▸ **PROBLEM**
All pictures are to be skipped; retype only the lines from the top of the entries through the line with "ne streets of", both included.

▸ **DATA LISTING**
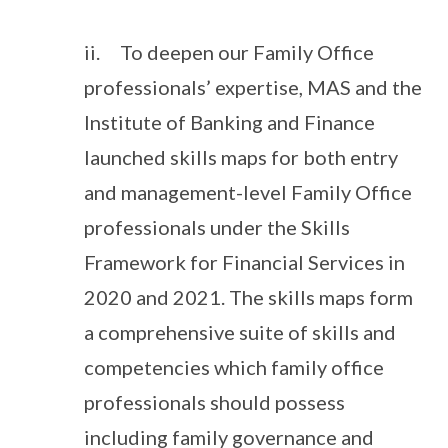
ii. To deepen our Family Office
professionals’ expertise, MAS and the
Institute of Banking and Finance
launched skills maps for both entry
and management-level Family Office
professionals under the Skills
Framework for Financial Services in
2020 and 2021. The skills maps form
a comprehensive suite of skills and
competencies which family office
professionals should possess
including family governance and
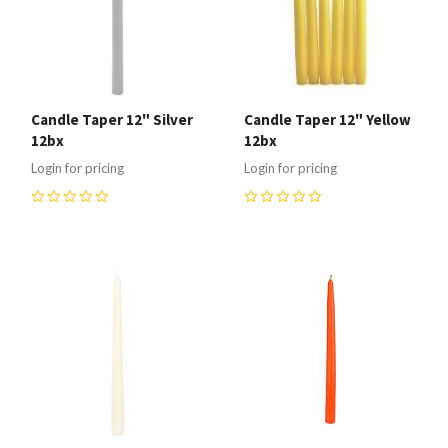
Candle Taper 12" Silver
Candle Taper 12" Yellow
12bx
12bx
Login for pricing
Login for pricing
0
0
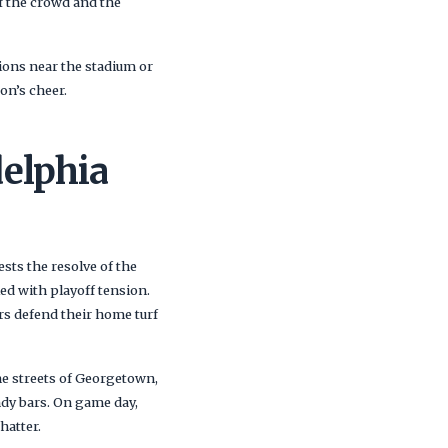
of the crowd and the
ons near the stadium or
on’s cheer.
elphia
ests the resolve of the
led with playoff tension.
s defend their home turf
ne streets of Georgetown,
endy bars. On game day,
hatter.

▸ **TASK RESPONSE**
ii. To deepen our Family Office
professionals’ expertise, MAS and the
Institute of Banking and Finance
launched skills maps for both entry
and management-level Family Office
professionals under the Skills
Framework for Financial Services in
2020 and 2021. The skills maps form
a comprehensive suite of skills and
competencies which family office
professionals should possess
including family governance and
Candle Taper 12" Silver
Candle Taper 12" Yellow
12bx
12bx
Login for pricing
Login for pricing
0
0
of the crowd and the
ons near the stadium or
on’s cheer.
elphia
ests the resolve of the
led with playoff tension.
s defend their home turf
ne streets of Georgetown,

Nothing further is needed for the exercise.